Bush urges compromise
President calls on senators to resolve immigration reform debate, with hopes for a bill by next month
WASHINGTON - At a White House meeting with Senate leaders yesterday, President George W. Bush gave his biggest boost yet to a compromise immigration reform bill that stalled in a partisan procedural fight in the Senate earlier this month.
In the hourlong meeting with more than a dozen Senate supporters of the compromise bill from both parties, Bush led a talk on how to get the legislation out of the Senate by Memorial Day.
Excluded from the meeting were senators opposed to the bill's expansive guest-worker program and path to citizenship for illegal workers already here.
"It's important that we reform a system that is not working," said Bush, flanked by Senate Majority Leader Bill Frist (R-Tenn.) and Minority Leader Harry Reid (D-Nev.). "And I strongly believe that we have a chance to get an immigration bill that is comprehensive in nature to my desk before the end of this year."
Bush also personally thanked the bill's main sponsors, Sens.

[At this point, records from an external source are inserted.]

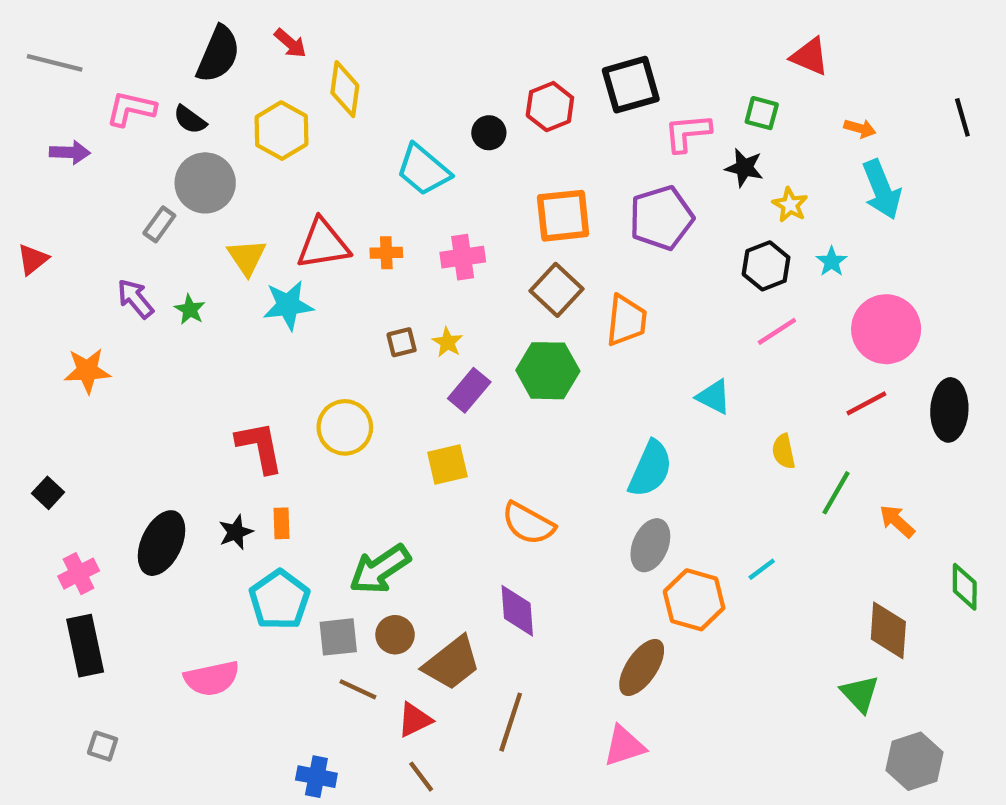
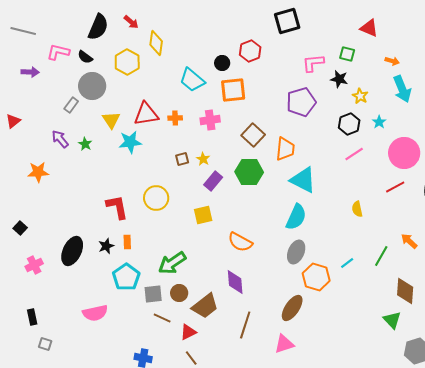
black square: (631, 85) -> (287, 21), moved
orange square: (563, 216) -> (233, 90), moved
cyan triangle: (714, 397) -> (303, 180), moved, size x1.6
green line: (836, 493) -> (381, 256), moved
black rectangle: (85, 646) -> (32, 317), moved, size x0.6
brown line: (511, 722) -> (245, 325), moved

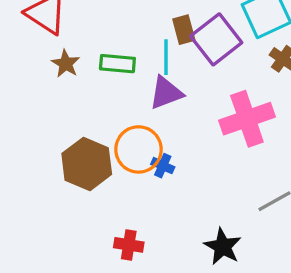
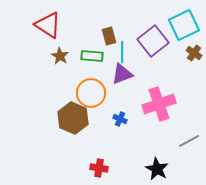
brown rectangle: (184, 30) -> (109, 36), moved
pink cross: (247, 119) -> (159, 104), moved
orange circle: (138, 149) -> (91, 93), moved

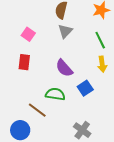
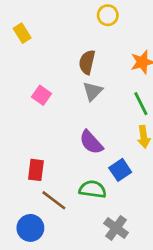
red rectangle: (24, 62) -> (36, 170), moved
green semicircle: (55, 94) -> (93, 189), moved

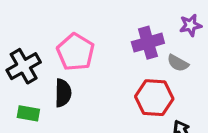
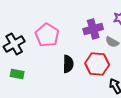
black semicircle: (63, 93) -> (68, 64), moved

John McCain (R-Ariz.) and Edward Kennedy (D-Mass.).
"We still have a ways to go," Kennedy said afterward, "but I appreciate very much the president's involvement and his willingness to be engaged."
Kennedy and others acknowledged any bill with guest-worker and citizenship provisions faces opposition from House leaders, whose bill focuses only on law enforcement.
The Senate and House bills must be reconciled in conference, and Democrats fear they'll have to vote on an enforcement-only bill. Those concerns were underlined by a news report that House Majority Leader John Boehner said the Senate compromise that would allow undocumented workers to apply for citizenship is a "big mistake."
But Sen. Arlen Specter (R-Pa.), who chairs the Senate Judiciary Committee that produced the bill, said he thought Bush indicated "we'll have his support when we get into conference."